START RECORDS SHOWN
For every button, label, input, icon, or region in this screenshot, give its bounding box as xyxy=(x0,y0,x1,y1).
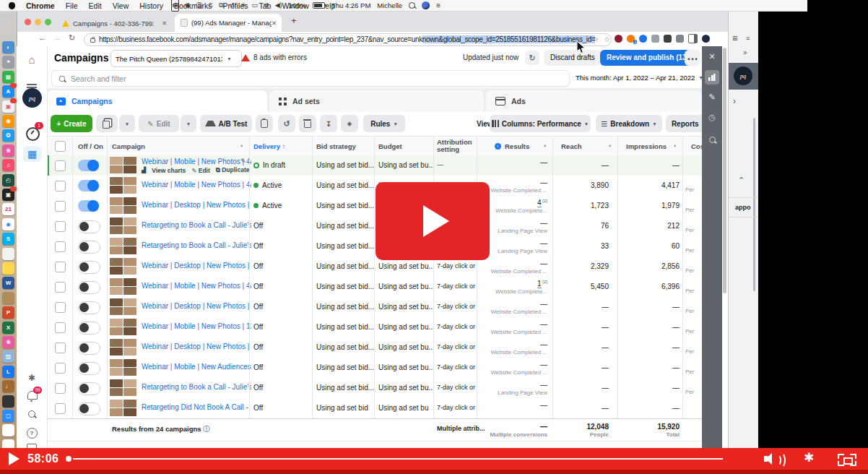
results-info-icon[interactable]: i xyxy=(495,143,501,150)
col-impressions[interactable]: Impressions xyxy=(626,142,667,150)
campaign-name-link[interactable]: Retargeting to Book a Call - Julie's W..… xyxy=(142,221,251,229)
padlock-icon[interactable] xyxy=(90,38,95,43)
apple-menu-icon[interactable] xyxy=(9,2,15,9)
campaign-name-link[interactable]: Webinar | Mobile | New Photos | 12/9... xyxy=(142,322,251,330)
new-tab-button[interactable]: + xyxy=(291,15,297,26)
clipboard-button[interactable] xyxy=(256,115,273,132)
spotlight-icon[interactable] xyxy=(409,2,415,9)
grammarly-icon[interactable]: Bl xyxy=(171,0,179,12)
video-play-overlay[interactable] xyxy=(376,182,490,260)
row-checkbox[interactable] xyxy=(55,383,66,394)
ext-puzzle[interactable] xyxy=(676,35,684,43)
player-play-button[interactable] xyxy=(9,452,19,465)
search-rail-icon[interactable] xyxy=(702,133,722,146)
discard-drafts-button[interactable]: Discard drafts xyxy=(544,50,602,66)
campaign-name-link[interactable]: Retargeting to Book a Call - Julie's W..… xyxy=(142,241,251,249)
create-button[interactable]: + Create xyxy=(51,115,92,132)
tab-campaigns[interactable]: Campaigns xyxy=(47,90,267,112)
menu-hamburger-icon[interactable] xyxy=(17,75,47,88)
row-action-duplicate[interactable]: ⧉ Duplicate xyxy=(216,166,250,174)
menu-user[interactable]: Michelle xyxy=(377,1,402,9)
powerpoint-dock-icon[interactable]: P xyxy=(2,306,14,319)
bookmark-star-icon[interactable]: ☆ xyxy=(604,35,610,43)
player-settings-icon[interactable]: ✱ xyxy=(804,450,814,465)
campaign-toggle[interactable] xyxy=(78,322,100,335)
live-app-dock-icon[interactable]: L xyxy=(2,366,14,378)
timemachine-icon[interactable]: ↺ xyxy=(230,0,235,11)
campaign-toggle[interactable] xyxy=(78,342,100,355)
volume-button[interactable] xyxy=(764,453,786,465)
safari-dock-icon[interactable]: ❂ xyxy=(2,129,14,142)
ext-orange-circle[interactable]: 1 xyxy=(627,35,635,43)
date-range-selector[interactable]: This month: Apr 1, 2022 – Apr 21, 2022▼ xyxy=(576,71,700,85)
campaign-name-link[interactable]: Retargeting Did Not Book A Call - 12/ xyxy=(142,403,251,411)
menu-item-file[interactable]: File xyxy=(66,1,78,10)
white-app-dock-icon[interactable] xyxy=(2,248,14,260)
chevron-up-icon[interactable]: ⌃ xyxy=(738,176,745,185)
launchpad-dock-icon[interactable]: ✦ xyxy=(2,56,14,68)
progress-scrubber[interactable] xyxy=(66,456,71,462)
campaign-toggle[interactable] xyxy=(78,281,100,294)
zoom-window-button[interactable] xyxy=(45,19,51,25)
browser-tab-campaigns[interactable]: Campaigns - 402-336-7991 - ✕ xyxy=(56,14,172,32)
volume-icon[interactable]: ◀) xyxy=(275,0,282,11)
delete-button[interactable] xyxy=(299,115,316,132)
duplicate-caret-button[interactable]: ▼ xyxy=(119,115,135,132)
edit-name-icon[interactable]: ✎ xyxy=(240,158,246,165)
camera-app-dock-icon[interactable]: ▣ xyxy=(2,189,14,201)
photo-thumbnail-dock-icon[interactable]: ▨ xyxy=(2,350,14,363)
campaign-toggle[interactable] xyxy=(78,402,100,415)
search-icon[interactable] xyxy=(17,408,47,421)
col-results[interactable]: Results xyxy=(505,142,529,150)
address-bar[interactable]: https://business.facebook.com/adsmanager… xyxy=(84,33,612,46)
tablet-app-dock-icon[interactable] xyxy=(2,395,14,408)
document-1-dock-icon[interactable] xyxy=(2,424,14,436)
col-attribution[interactable]: Attribution setting xyxy=(437,139,477,153)
col-bid-strategy[interactable]: Bid strategy xyxy=(316,142,356,150)
url-text[interactable]: https://business.facebook.com/adsmanager… xyxy=(99,35,595,43)
pages-icon[interactable]: ⧉ xyxy=(219,0,223,11)
view-charts-rail-button[interactable] xyxy=(705,70,719,85)
ext-gray-square[interactable] xyxy=(651,35,659,43)
close-window-button[interactable] xyxy=(25,19,31,25)
refresh-button[interactable]: ↻ xyxy=(525,51,539,65)
zoom-dock-icon[interactable]: ◻ xyxy=(2,410,14,422)
control-center-icon[interactable] xyxy=(422,1,430,9)
history-clock-icon[interactable]: ◷ xyxy=(702,113,722,122)
menu-item-view[interactable]: View xyxy=(113,1,129,10)
photos-app-dock-icon[interactable]: ▣ xyxy=(2,100,14,113)
background-scrollbar[interactable] xyxy=(753,118,755,291)
skype-dock-icon[interactable]: S xyxy=(2,233,14,245)
campaign-name-link[interactable]: Webinar | Mobile | New Audiences | 2... xyxy=(142,363,251,371)
chevrons-right-icon[interactable]: » xyxy=(743,48,747,56)
row-checkbox[interactable] xyxy=(55,262,66,272)
pinwheel-app-2-dock-icon[interactable]: ❀ xyxy=(2,336,14,348)
columns-button[interactable]: Columns: Performance▼ xyxy=(490,115,591,132)
search-filter-input[interactable]: Search and filter xyxy=(51,70,570,87)
reload-button[interactable]: ↻ xyxy=(69,33,75,43)
ext-red-circle[interactable] xyxy=(615,35,622,43)
page-scrollbar[interactable] xyxy=(723,48,726,293)
close-icon[interactable]: ✕ xyxy=(702,52,722,61)
folder-brown-dock-icon[interactable] xyxy=(2,292,14,304)
edit-rail-icon[interactable]: ✎ xyxy=(702,92,722,102)
row-checkbox[interactable] xyxy=(55,181,66,191)
background-window[interactable]: ⊞ ≡ » pq › ⌃ appo xyxy=(728,11,759,448)
calendar-dock-icon[interactable]: 21 xyxy=(2,203,14,215)
campaigns-grid-icon[interactable]: ▦ xyxy=(23,146,41,162)
sort-caret[interactable]: ▾ xyxy=(609,143,611,149)
guitar-app-dock-icon[interactable]: ♩ xyxy=(2,380,14,392)
campaign-name-link[interactable]: Webinar | Desktop | New Photos | 4/5... xyxy=(142,262,251,270)
progress-track[interactable] xyxy=(73,458,723,460)
campaign-name-link[interactable]: Webinar | Mobile | New Photos | 4/15... xyxy=(142,181,251,189)
close-tab-icon[interactable]: ✕ xyxy=(272,20,277,27)
green-grid-app-dock-icon[interactable]: ▦ xyxy=(2,71,14,83)
share-icon[interactable]: ↑ xyxy=(595,36,599,43)
firefox-dock-icon[interactable]: ◉ xyxy=(2,115,14,127)
tab-ad-sets[interactable]: Ad sets xyxy=(269,90,484,112)
row-checkbox[interactable] xyxy=(55,160,66,171)
campaign-toggle[interactable] xyxy=(78,301,100,314)
row-checkbox[interactable] xyxy=(55,342,66,353)
campaign-name-link[interactable]: Webinar | Desktop | New Photos | 12/... xyxy=(142,302,251,310)
fan-icon[interactable]: ✳ xyxy=(240,0,246,11)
END RECORDS SHOWN
- **YOUR TASK**: From the entries above, extract each line containing "close".

- **TASK RESPONSE**:
close-window-button[interactable] xyxy=(25,19,31,25)
close-icon[interactable]: ✕ xyxy=(702,52,722,61)
close-tab-icon[interactable]: ✕ xyxy=(272,20,277,27)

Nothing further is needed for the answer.